Editor’s Note: This article was originally published by Web Marketing Today. Practical Ecommerce acquired Web Marketing Today in 2012. In 2016, we merged the two sites, leaving Practical Ecommerce as the successor.
If you are looking for a web designer to help with your next small business website, ask the following questions, to avoid major issues during the project.
Take the time to conduct a phone interview or meet in person, to ask these key questions. Building a relationship and open line of communication with a web designer from the outset helps ensure that your project will be set up for success.
(Feel free to download our sample questionnaire here, which you can use when interviewing prospective web designers.)
1. Can you send me a list of sites that you have designed previously?
Ask for a few live working examples of sites the designer has completed for other clients. Don’t accept screenshots or mockups. Seeing a live site will give you a sense of the person’s attention to detail.
2. How much do you charge?
Find out if you will be paying a fixed fee for the whole site or if you will be charged hourly for all requests. Some web designers will charge per page design or for each page on the site.
3. Will I have a project manager or one central contact?
Working with a team of people on your website can be efficient, but having a central point of contact dedicated to your site will ensure that one person stays informed on the status of the project.
4. How many rounds of revisions am I allowed?
Establishing your limits when it comes to edits and revisions can be critical. Will you be allowed to make edits at each stage of the project, such as design and development, or will you only be allowed revisions at the end of the project? Are you allowed two rounds of revisions (or more) or just one?
5. What are your payment terms?
Many web designers will request a deposit to begin work, with either the final payment due upon project completion or partial payments at key stages during the site’s development. Avoid projects that require payment in full as it leaves no room for changes or issues that may come up.
6. Can I edit the website myself, and which parts?
Ask the designer if she will be setting up a content management system or if the site will be static? How many people have access to edit the site? Will she provide training to your staff? Is there any documentation on editing the site? Also, ask which parts you will be able to edit and how difficult those sections will be to edit.
7. What support do you offer after the site goes live?
Ask about ongoing maintenance and monitoring packages. What happens if the site gets hacked or if something stops working? Does the designer provide routine backups?
8. Do you start from templates or build custom sites?
If the designer is starting from a template, ask about licensing and whether other local business sites have the same template? Does she update templates or provide support if the site is broken following core updates? If custom, does she provide ample testing and browser compatibility?
9. How long do typical website design projects take?

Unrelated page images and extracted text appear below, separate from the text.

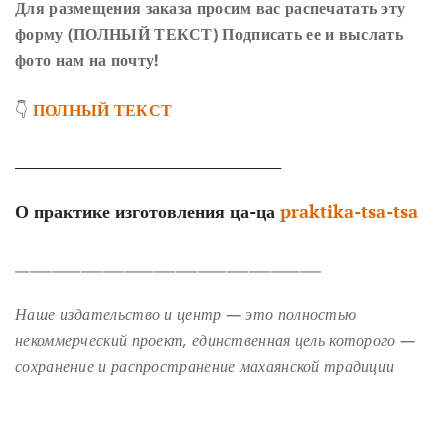
Для размещения заказа просим вас распечатать эту
форму (ПОЛНЫЙ ТЕКСТ)
Подписать ее и выслать
фото нам на почту!
👇
ПОЛНЫЙ ТЕКСТ
______________________________________
О практике изготовления ца-ца
praktika-tsa-tsa
__________________________________________
Наше издательство и центр — это полностью
некоммерческий проект, единственная цель которого —
сохранение и распространение махаянской традиции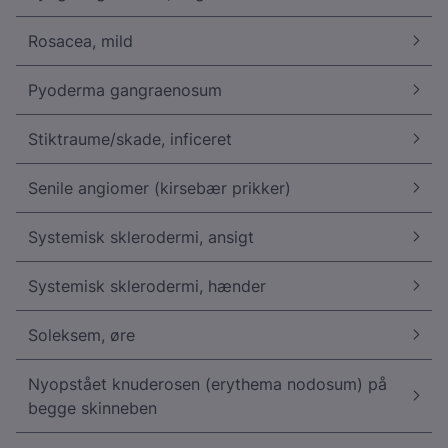
Rosacea, mild
Pyoderma gangraenosum
Stiktraume/skade, inficeret
Senile angiomer (kirsebær prikker)
Systemisk sklerodermi, ansigt
Systemisk sklerodermi, hænder
Soleksem, øre
Nyopstået knuderosen (erythema nodosum) på
begge skinneben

Every project is different but ask how long sites typically take to complete. Are there any incentives if it is completed early or any penalties for missed deadlines? Also, ask how long particular phases of a project take, to ensure things stay on time. Ask about the length of time you have to review and provide feedback.

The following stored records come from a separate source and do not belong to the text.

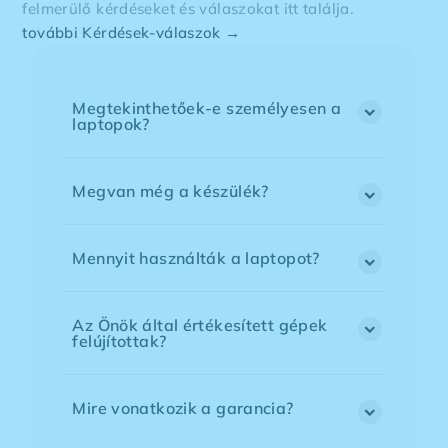
felmerülő kérdéseket és válaszokat itt találja.
további Kérdések-válaszok →
Megtekinthetőek-e személyesen a
laptopok?
Megvan még a készülék?
Mennyit használták a laptopot?
Az Önök által értékesített gépek
felújítottak?
Mire vonatkozik a garancia?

10. Will it be a responsive site that works on multiple mobile and tablet devices?
Will the site be coded for responsive design? Will she design for just mobile breakpoints, or tablets as well? Will she provide mockups of the mobile and tablet interfaces? Will it be load-optimized for mobile or be just a smaller version of the desktop site?
11. What are the client expectations during the process? What assets do I need to supply?
Clarify your responsibilities and those that the web designer will handle. Get in writing all expectations and requirements for each party so that everyone is held accountable.
Get clear dates and deadlines on when deliverables are due or when you need to provide assets and feedback. Will you need to provide any copy, images, hosting, or other items to the web designer, or will she handle it?
12. Who will write the content?
Some web designers employ copywriters to manage the writing and optimization of your website’s text. If that is the case, ask if you need to provide bullet points for each page. If you are writing the copy, ask for guidance on length, tone, and style. Ask for suggested word counts for each page. Lastly, ask the designer to provide any SEO keywords to include in the copy.
13. What search engine optimization or marketing do you do for the site?
Will the web designer be performing on-site search engine optimization during the setup process? Does she offer off-site optimization? Also, does she submit your site to local or niche directories? Will she continue to optimize blog posts or compose additional ongoing content? If so, does this service require ongoing fees?
14. What other services do you provide?
Although you might have engaged the designer to create your website, ask if she provides additional services, such as email templates and social media content or tools? This could help make your design and online marketing tools more consistent.
15. What type of results can I expect?
Every business is different, but ask the web designer if she has any expectations of what kind of growth you can expect? How long before you begin seeing results? Does she expect a dip in results after launch? How will you track conversions? Will you have access to analytics from the CMS or a service such as Google Analytics? Will you still have historical data on your old site after launch?